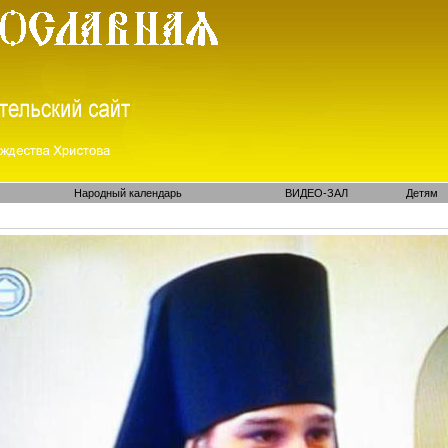
Народный календарь
ВИДЕО-ЗАЛ
Детям
И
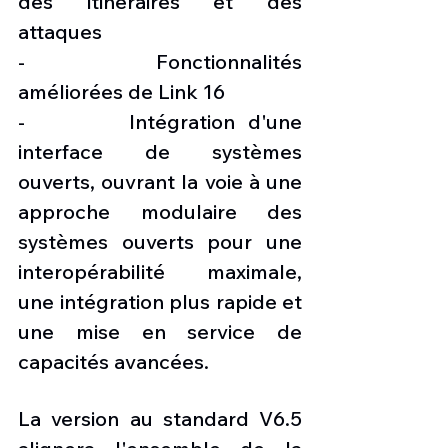
des itinéraires et des 
attaques
-        Fonctionnalités 
améliorées de Link 16
-        Intégration d'une 
interface de systèmes 
ouverts, ouvrant la voie à une 
approche modulaire des 
systèmes ouverts pour une 
interopérabilité maximale, 
une intégration plus rapide et 
une mise en service de 
capacités avancées.
La version au standard V6.5 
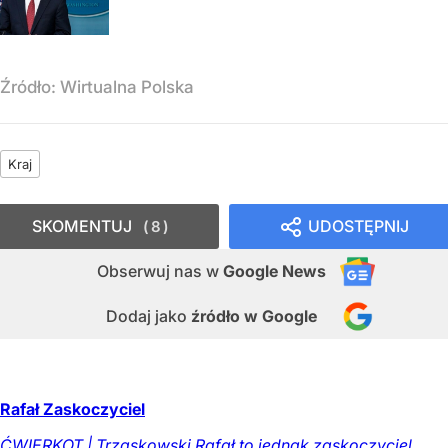
Źródło:
Wirtualna Polska
Kraj
SKOMENTUJ
UDOSTĘPNIJ
8
Obserwuj nas
w
Google News
Dodaj jako
źródło w Google
Rafał Zaskoczyciel
ĆWIERKOT | Trzaskowski Rafał to jednak zaskoczyciel.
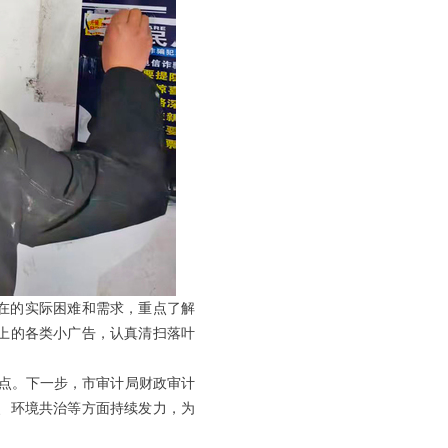
在的实际困难和需求，重点了解
上的各类小广告，认真清扫落叶
难点。下一步，市审计局财政审计
、环境共治等方面持续发力，为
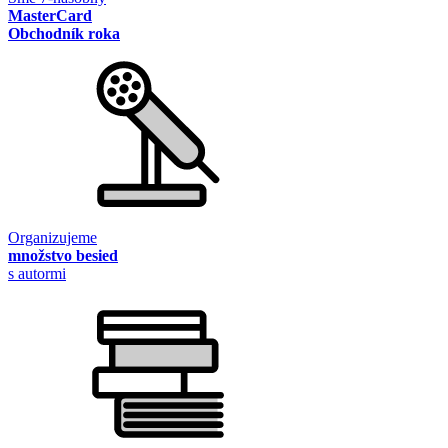
MasterCard
Obchodník roka
Organizujeme
množstvo besied
s autormi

----

[Problem requirements]: The output is the data above, repeated exactly, with pictures omitted.

[Result]:
Народный календарь
ВИДЕО-ЗАЛ
Детям
И
des itinéraires et des 
attaques
-        Fonctionnalités 
améliorées de Link 16
-        Intégration d'une 
interface de systèmes 
ouverts, ouvrant la voie à une 
approche modulaire des 
systèmes ouverts pour une 
interopérabilité maximale, 
une intégration plus rapide et 
une mise en service de 
capacités avancées.
La version au standard V6.5 
Źródło:
Wirtualna Polska
Kraj
SKOMENTUJ
UDOSTĘPNIJ
8
Obserwuj nas
w
Google News
Dodaj jako
źródło w Google
Rafał Zaskoczyciel
ĆWIERKOT | Trzaskowski Rafał to jednak zaskoczyciel.
在的实际困难和需求，重点了解
上的各类小广告，认真清扫落叶
难点。下一步，市审计局财政审计
、环境共治等方面持续发力，为
MasterCard
Obchodník roka
Organizujeme
množstvo besied
s autormi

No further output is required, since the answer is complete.